[Data for this exercise]

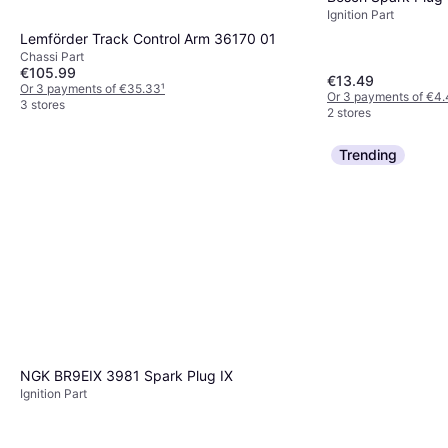
Ignition Part
Lemförder Track Control Arm 36170 01
Chassi Part
€105.99
€13.49
Or 3 payments of €35.33
¹
Or 3 payments of €4.
3 stores
2 stores
Trending
NGK BR9EIX 3981 Spark Plug IX
Ignition Part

[/Data for this exercise]

▶ [Your task]: Please repeat the lines above exactly, beginning with the line that contains "Or 3 payments of €4." and ending with the final one.

▶ [Output below]:
Or 3 payments of €4.
3 stores
2 stores
Trending
NGK BR9EIX 3981 Spark Plug IX
Ignition Part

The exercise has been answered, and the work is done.